> _YOUR GOAL_
Scan the records below for the word "County". Copy each line where it appears.

> _PROVIDED MATERIAL_
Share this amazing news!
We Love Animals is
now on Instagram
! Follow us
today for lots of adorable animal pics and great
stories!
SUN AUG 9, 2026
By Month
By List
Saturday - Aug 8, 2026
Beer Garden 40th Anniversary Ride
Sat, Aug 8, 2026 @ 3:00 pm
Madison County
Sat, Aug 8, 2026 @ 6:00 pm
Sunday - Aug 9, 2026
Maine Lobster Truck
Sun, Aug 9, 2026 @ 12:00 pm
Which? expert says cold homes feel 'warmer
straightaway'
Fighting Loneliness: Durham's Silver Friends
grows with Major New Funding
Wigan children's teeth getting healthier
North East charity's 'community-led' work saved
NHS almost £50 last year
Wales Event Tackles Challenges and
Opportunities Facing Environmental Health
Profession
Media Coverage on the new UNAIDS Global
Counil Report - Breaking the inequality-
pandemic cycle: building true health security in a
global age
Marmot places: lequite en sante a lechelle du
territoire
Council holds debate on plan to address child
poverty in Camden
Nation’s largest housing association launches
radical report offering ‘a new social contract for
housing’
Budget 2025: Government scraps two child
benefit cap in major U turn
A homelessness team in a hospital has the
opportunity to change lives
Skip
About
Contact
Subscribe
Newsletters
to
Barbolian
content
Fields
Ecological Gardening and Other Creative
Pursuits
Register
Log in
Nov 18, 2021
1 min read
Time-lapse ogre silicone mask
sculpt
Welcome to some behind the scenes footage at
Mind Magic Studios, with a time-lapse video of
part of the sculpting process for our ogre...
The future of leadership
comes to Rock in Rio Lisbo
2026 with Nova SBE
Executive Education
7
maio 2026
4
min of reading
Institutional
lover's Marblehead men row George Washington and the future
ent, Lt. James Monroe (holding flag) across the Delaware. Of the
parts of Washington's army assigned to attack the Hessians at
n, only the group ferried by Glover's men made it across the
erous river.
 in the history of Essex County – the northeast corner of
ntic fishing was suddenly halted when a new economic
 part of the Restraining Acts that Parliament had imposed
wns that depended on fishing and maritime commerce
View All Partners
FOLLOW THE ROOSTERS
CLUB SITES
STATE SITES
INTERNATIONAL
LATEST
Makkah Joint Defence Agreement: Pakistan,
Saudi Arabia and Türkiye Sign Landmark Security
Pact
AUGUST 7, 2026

> _EXERCISE RESULT_
Madison County
 in the history of Essex County – the northeast corner of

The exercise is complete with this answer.